Estimado Don Patricio:
No tengo otra intención, enviándole esta misiva, que la de hacerle reflexionar sobre la existencia del ser humano y la extraña facilidad de ésta para evaporarse.
Estando yo el martes dieciséis de octubre, de mil novecientos treinta y nueve, apostado en mi puesto de guardia; sin más compañía que la de mi escopeta y cinco cartuchos del doce, rondando las doce y media de la mañana; no cupe en mi asombro al descubrir tamaña sorpresa que me brindaba la fortuna. Se encontraba usted patrullando, desmontado y con las riendas de la jaca en mano, respaldado por dos de sus perros serviles (me pareció distinguir al Extremeño y al hijo de la Jacinta). Conociendo la ruta que les asigna El Cuerpo, desde Valletedioso hasta El Miramar, pasando por el Barranco de Cuatromulos, no era de extrañar que algún día se me ofreciera la posibilidad de abatirlo a usted y a lo que usted representa.
Créame, estuvo encañonado durante al menos tres minutos. No sé si debo achacarlo a la congoja o a mi mala memoria; pues de haber recordado los acontecimientos próximos en el tiempo, no me cabe la menor duda de que habría terminado con sus galones, sus ideales y con su vida. Sin tan sólo hubiese recordado la agonía del Mariano, si hubiera sido capaz de ponerle rostro a alguno de la veintena de cuerpos que arrojaron hace dos meses a aquel pozo de cal viva, si la violación de mi prima la Isabel por varios de sus secuaces se hubiera alojado en mi mente; tenga por seguro que habría apretado el gatillo.
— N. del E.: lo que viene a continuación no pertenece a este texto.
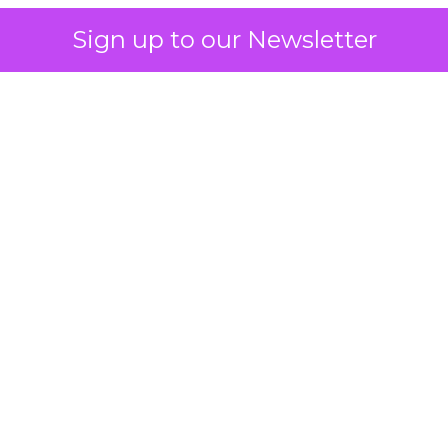
Sign up to our Newsletter
 on the table
mand Gen deserves half the Google budget. The 
m too small to exit its own learning phase can’t be
S. It hasn’t had a fair chance to earn one. Before 
rforming,” ask whether anyone ever funded it past 
s possible.
xplains
Marketing Measurement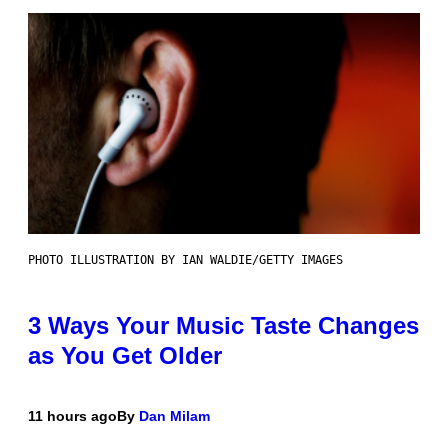
PHOTO ILLUSTRATION BY IAN WALDIE/GETTY IMAGES
3 Ways Your Music Taste Changes
as You Get Older
11 hours ago
By
Dan Milam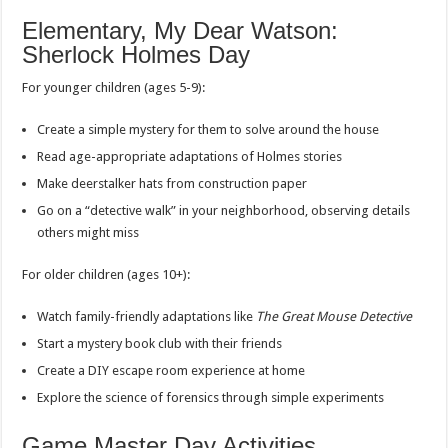
Elementary, My Dear Watson:
Sherlock Holmes Day
For younger children (ages 5-9):
Create a simple mystery for them to solve around the house
Read age-appropriate adaptations of Holmes stories
Make deerstalker hats from construction paper
Go on a “detective walk” in your neighborhood, observing details
others might miss
For older children (ages 10+):
Watch family-friendly adaptations like
The Great Mouse Detective
Start a mystery book club with their friends
Create a DIY escape room experience at home
Explore the science of forensics through simple experiments
Game Master Day Activities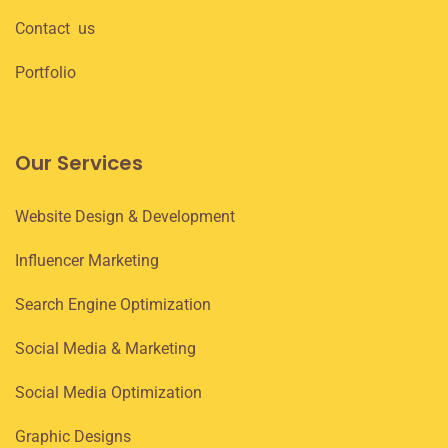
Contact us
Portfolio
Our Services
Website Design & Development
Influencer Marketing
Search Engine Optimization
Social Media & Marketing
Social Media Optimization
Graphic Designs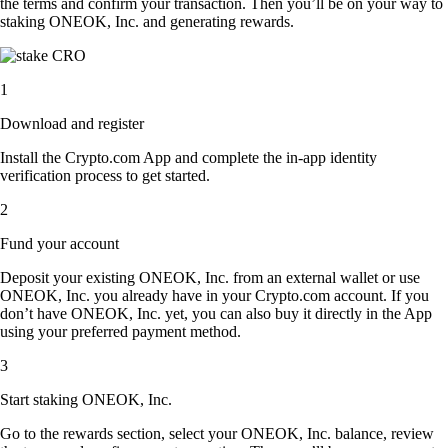
the terms and confirm your transaction. Then you’ll be on your way to
staking ONEOK, Inc. and generating rewards.
1
Download and register
Install the Crypto.com App and complete the in-app identity
verification process to get started.
2
Fund your account
Deposit your existing ONEOK, Inc. from an external wallet or use
ONEOK, Inc. you already have in your Crypto.com account. If you
don’t have ONEOK, Inc. yet, you can also buy it directly in the App
using your preferred payment method.
3
Start staking ONEOK, Inc.
Go to the rewards section, select your ONEOK, Inc. balance, review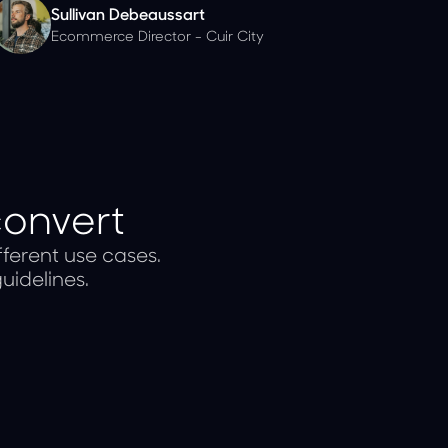
Sullivan Debeaussart
Ecommerce Director - Cuir City
convert
ferent use cases.
uidelines.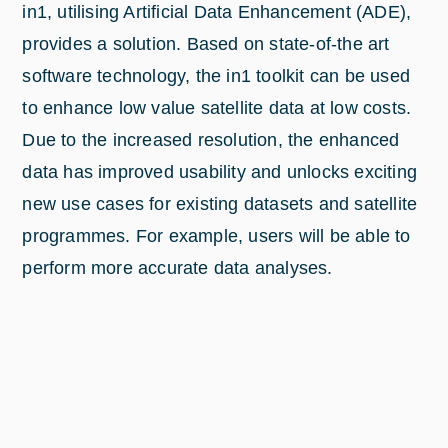
in1, utilising Artificial Data Enhancement (ADE),
provides a solution. Based on state-of-the art
software technology, the in1 toolkit can be used
to enhance low value satellite data at low costs.
Due to the increased resolution, the enhanced
data has improved usability and unlocks exciting
new use cases for existing datasets and satellite
programmes. For example, users will be able to
perform more accurate data analyses.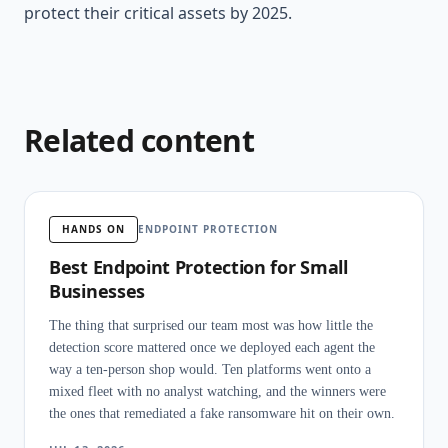
protect their critical assets by 2025.
Related content
HANDS ON
ENDPOINT PROTECTION
Best Endpoint Protection for Small
Businesses
The thing that surprised our team most was how little the
detection score mattered once we deployed each agent the
way a ten-person shop would. Ten platforms went onto a
mixed fleet with no analyst watching, and the winners were
the ones that remediated a fake ransomware hit on their own.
No me considero un hombre cobarde, el temor hubiese sido mal aliado en los tres años que llevamos superviviendo en esta sierra mustia. Tampoco me considero un hombre compasivo, no para con los doblegados al régimen ni con los asesinos (aunque lo sean de asesinos). Quizás estoy ya cansado de derramar la sangre de nuestro pueblo por motivos que nadie desde los mandos acaba de explicarnos, ni a mí ni a usted. Puede ser, no lo descarto, que soy consciente del poco tiempo que nos queda de resistir en la montaña. Sabemos que sabéis que nos queda poca munición, que nos refugiamos en la cara este del cerro, que los medicamentos escasean y que somos pocos.
Sólo espero, desde la desconfianza con la que la guerra ha curtido mi espíritu, que cuando tenga en frente y cautivo a Manuel Vidal Hermoso; sepa agradecer la oportunidad que de seguir viviendo sus días se le dio un martes de octubre de mil novecientos treinta y nueve.
Firmado: Manuel Vidal Hermoso.
A mi abuelo Clemente, que supo aprovechar sus días.